Tiens! ça et là, au-dessus du cortège, des mannequins de carton colorié gambillent au bout d'une corde. Ici, c'est un odieux «bourjouis» en haut de forme, en face de sa compagne qui exhibe des dessous d'une mousseuse exubérance, certes fort surannée. Mais là n'est-ce pas le long menton austère de sir Austen Chamberlain, le masque aux yeux exorbités de M. Mussolini; puis, après quelques Japonais et Américains, les épaules de M. Briand et – horrendum! – le crâne et la barbiche de M. Poincaré! Tant de fiel entre-t-il dans l’âme des enfants? Le flot coule toujours, entraîné par des marches militaires, alternant avec des hymnes, musique simple et violente de ménagerie ou d'armée du Salut. Parfois pourtant, quelques jeunes filles lancent comme une balle l’un de ces vifs couplets populaires, joyaux du folklore russe; les garçons ripostent gaîment, ironiquement et un beau chœur alerte et sonore achève le débat. La foule s'est massée des deux côtés du cortège, une foule grise, morne, singulièrement apathique. Pourquoi? Chez nous, devant pareille scène, que de cris, de rires, de vivats, que d'apostrophes gouailleuses! N'y aurait-il plus ici de joie que pour la jeunesse? Mais voici que parmi tant de visages inconnus un sourire m'est décoché. Où ai-je vu cette nuque plate, ce teint de jambon de luxe? J'y suis: l’un des Allemands du train. Nous n'avions pas alors échangé une parole. Mais il fend la foule, il se jette sur moi comme un naufragé sur une bouée. Il déborde de cordialité. Et, désignant l'intarissable défilé:
– C'est peau, mais ça fait un beu beur, fait-il en hochant la tête.
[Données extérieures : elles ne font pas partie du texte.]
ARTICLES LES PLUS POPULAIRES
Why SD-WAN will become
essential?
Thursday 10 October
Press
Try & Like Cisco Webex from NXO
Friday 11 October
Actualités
Deux jeunes gens s'arrêtent près de nous: vingt à vingt-cinq ans au plus, tête nue, hautes bottes, blouse de satinette noire élégamment serrée à la taille par une ceinture de cuir et montant au cou. Ils portent à la boutonnière l'insigne rouge des Jeunesses communistes. Silencieux, ils regardent passer le cortège et une émotion à la fois inquiète et fière se lit sur leur beau profil grave aux cheveux rejetés. Eux aussi semblent interroger l'avenir. Je m'aperçois alors que l'un d'eux a déjà les tempes grises. Un arrêt. Un grand camion automobile s'avance. Il est plein de jeunes gens. D'un côté, des ouvriers en casquette, des paysans en touloupe, quelques soldats, un matelot. Mais, en face, quelle est cette mascarade? Deux ou trois «bourjouis» comme celui qui dansait tout à l’heure au bout d'une corde, chapeau claque sur l'oreille, habit noir en déroute, plastron blanc fripé et quelles trognes enluminées, quelles lèvres baveuses et pendantes! L'un brandit une bouteille de champagne, l'autre titube, hoquette, le troisième offre d'évidents symptômes de paralysie générale. Derrière eux, un roi, un moine en pourpre et couronne de carton doré, un moine en bure brune et tiare à croix noire, un général à bicorne emplumé, chamarré comme un perroquet. Et le pope bénit à tour de bras, le général tire son sabre de mameluk, le roi agite son sceptre d'une main et, de l'autre, croix et décorations. Discours alternés. Brèves apostrophes, gestes dédaigneux et vengeurs des ouvriers et des paysans. Et bientôt le pope perd sa tiare, le roi sa couronne, l’officier son sabre et tous les trois, les quatre fers en l’air, s’effondrent sur les bourgeois ivres morts aux pieds du prolétariat triomphant. Tandis qu’un diable poilu, cornu, fourchu à souhait, étend ses larges ailes de chauve-souris au-dessus de leurs cadavres. Le Diable au pays des Soviets? Mais oui...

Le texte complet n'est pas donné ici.